Manufacturing of the new chip is being handled by **Taiwan Semiconductor Manufacturing Company (TSMC)**, the world's largest contract chipmaker, while Canadian technology company **Celestica** is assisting with hardware integration and deployment. Broadcom CEO **Hock Tan** described Jalapeño as the foundation of a broader multi-generation infrastructure roadmap designed to support increasingly capable AI models over the coming years. OpenAI plans to begin deploying the processor throughout its production infrastructure later this year.
Although OpenAI has not yet released detailed benchmark figures, the company says early internal testing indicates Jalapeño delivers substantially better **performance per watt** than many existing inference solutions. Improving energy efficiency has become one of the industry's biggest priorities as AI data centers consume rapidly increasing amounts of electricity. Lower power consumption could reduce operational expenses while enabling OpenAI to expand ChatGPT and future AI services more economically.

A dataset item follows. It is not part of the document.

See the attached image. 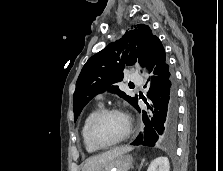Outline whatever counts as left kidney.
<instances>
[{"label": "left kidney", "mask_w": 223, "mask_h": 171, "mask_svg": "<svg viewBox=\"0 0 223 171\" xmlns=\"http://www.w3.org/2000/svg\"><path fill=\"white\" fill-rule=\"evenodd\" d=\"M169 160L165 156L154 159L149 165L147 171H169Z\"/></svg>", "instance_id": "5707ae66"}]
</instances>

Industry analysts view the announcement as another milestone in the growing competition between AI software companies and traditional semiconductor manufacturers. While Nvidia continues to dominate AI training hardware, companies increasingly want customized processors optimized for their own workloads rather than relying entirely on general-purpose GPUs. Proprietary chips also provide greater supply-chain stability at a time when global demand for AI hardware continues to outpace manufacturing capacity.
Despite the launch, OpenAI emphasized that Jalapeño is **not intended to replace Nvidia** for every workload. The company expects to continue using Nvidia's advanced GPUs for training its largest frontier models, which remain among the most computationally demanding tasks in technology. Instead, Jalapeño is designed to complement existing infrastructure by making everyday AI interactions faster, more reliable, and more cost-effective.
The unveiling also reflects OpenAI’s broader ambition to build a complete AI infrastructure ecosystem spanning software, hardware, cloud services, and specialized computing platforms. As AI models become increasingly capable and user adoption continues to grow worldwide, controlling more of the underlying technology stack could provide OpenAI with strategic advantages in both performance and economics.
OpenAI described Jalapeño as only the **first member of a larger family of custom AI processors** currently under development. Future generations are expected to support increasingly powerful AI systems, autonomous software agents, and next-generation reasoning models. With demand for artificial intelligence continuing to surge across industries, OpenAI’s entry into custom silicon signals that the future of AI competition will be shaped not only by smarter models, but also by the specialized hardware that powers them.